This library provides alternative collection interfaces and implementations other than the ones shipped with the
Java Collections Framework in the java.util
package. The library follows a different set of principles,
which are listed below.
The collection library provides fine-granular interfaces for the collection classes. Interfaces are separated in read-only and modifyable parts which makes it possible to take a collection with its read-only interface as a method argument signaling that the method is not going to modify the argument's contents. For each read-only interface there is also a immutable variant which goes a step further in guaranteeing that the collection content never changes. This guarantees thread-safety and allows for easy sharing of collection instances.
Classes implement all the methods of their interfaces (no throwing of UnsupportedOperationException
).
The only exception to this is Iterator
-- we use java.util.Iterable
to take advantage of the for-each loop --
which does not implement the remove()
operation if returned by a read-only interface (some collections implement a modifyingIterator()
method which allows removal during iteration).
Each collection provides only those operations which it can implement efficiently. This generally means in O(log n)
where n
is the number of elements in the collection (or O(m * log(n + m))
for operations that take m
elements
as argument). This helps writing programs that scale well by forcing to choose the collection that supports the
needed operations efficiently.
The implementations provide reasonable compromises between memory and CPU consumption. It is probably not the fastest nor the most memory efficient out there but up to a certain level both goals are well aligned and the implementation are quite efficient in both dimensions.
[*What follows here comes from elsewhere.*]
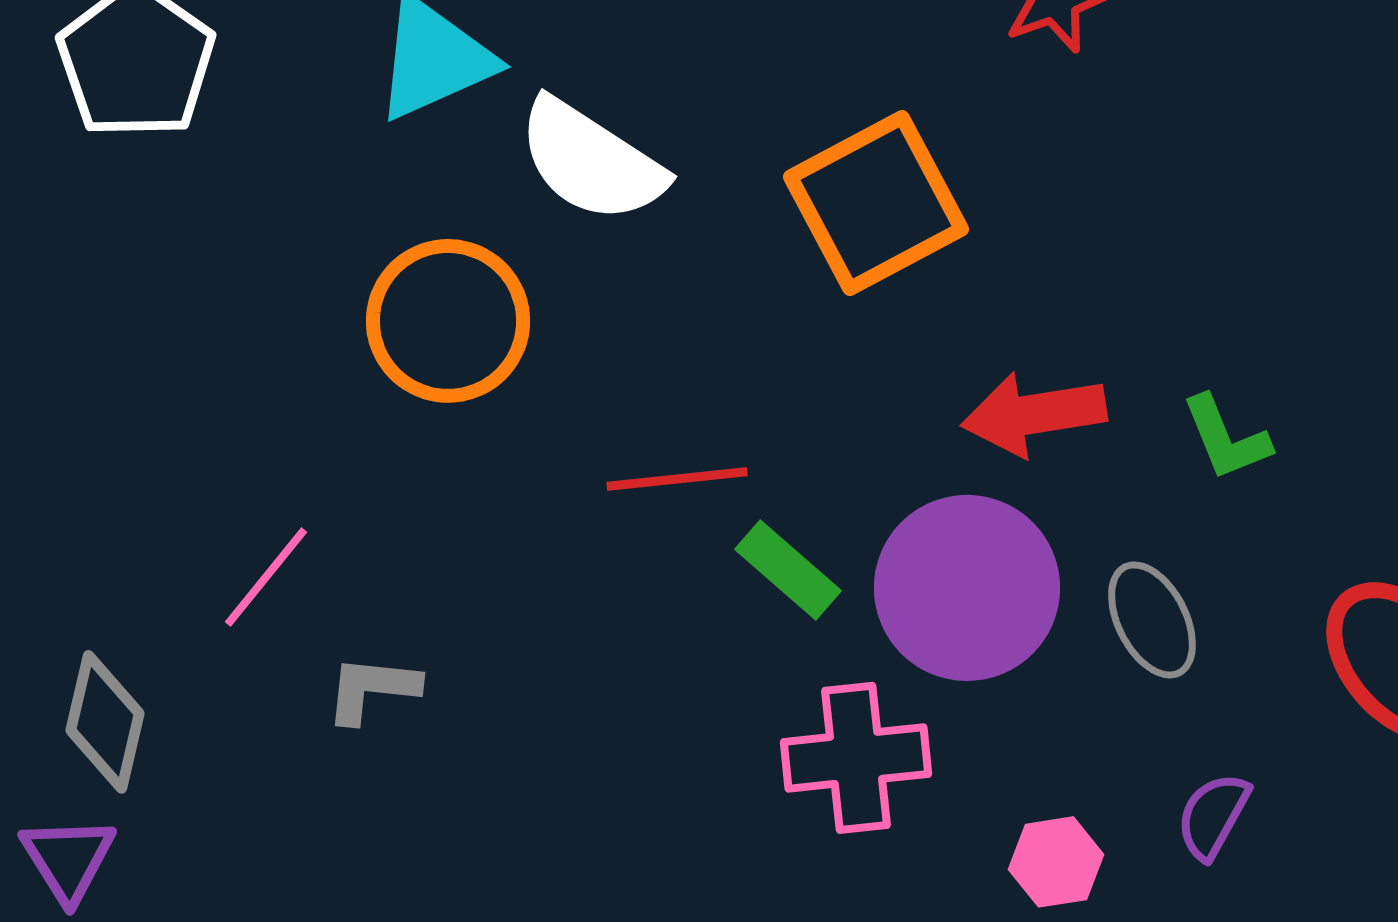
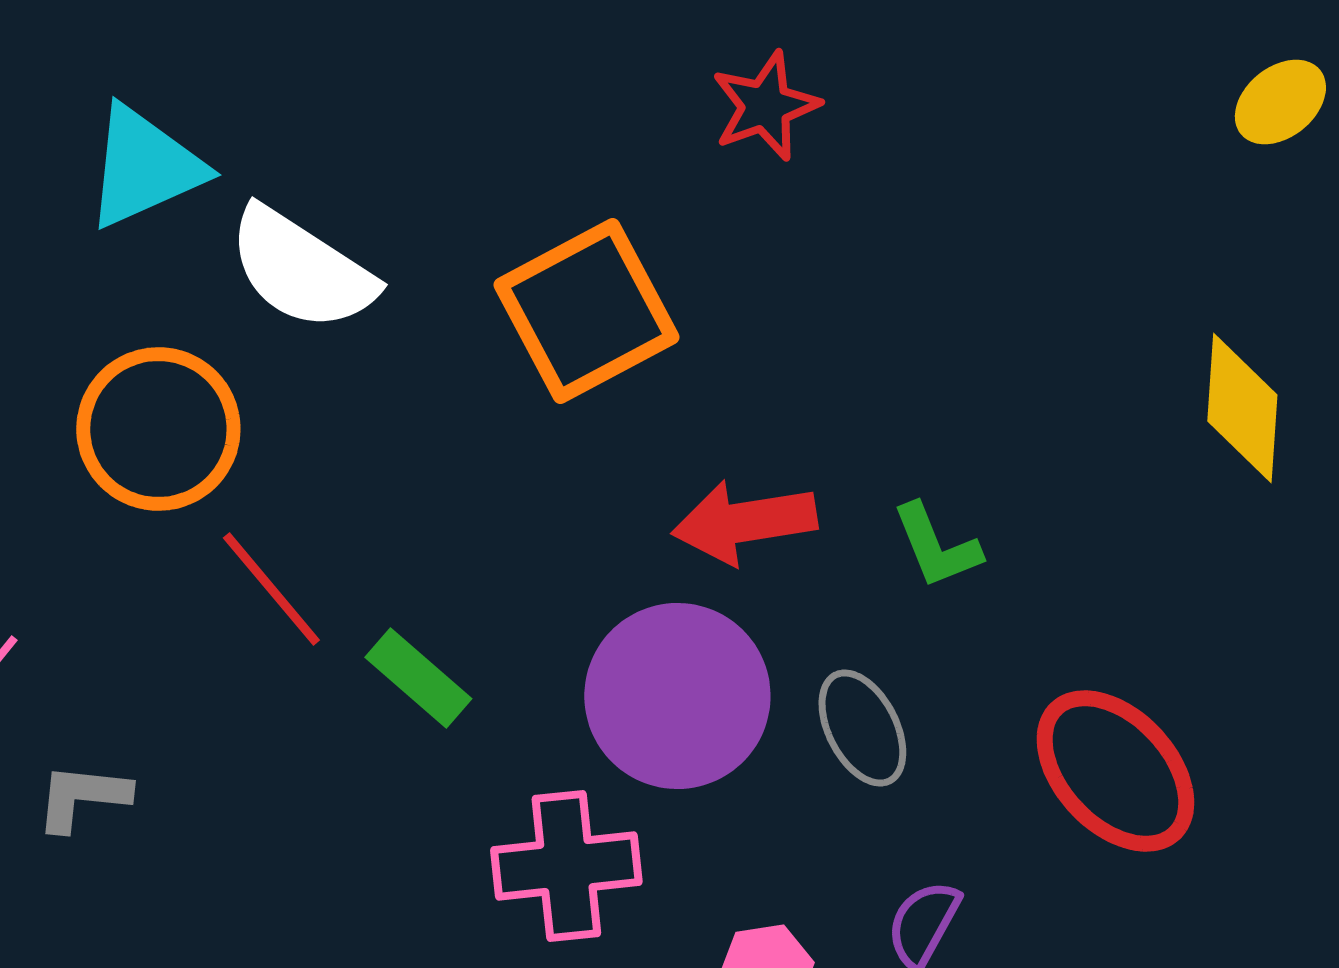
red line: (677, 479) -> (271, 589), moved, turned 56
green rectangle: (788, 570) -> (418, 678), moved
The collections generally cannot contain null
elements. null
is used in some places to signal the absence of
an element. Allowing null
as element whould make these conditions ambiguous.
The library has been developed with Java 8 which is the minimum version needed. Due to the backwards-compability, it should also work with higher versions of Java -- this has not been tested though. If you run into issues please report them.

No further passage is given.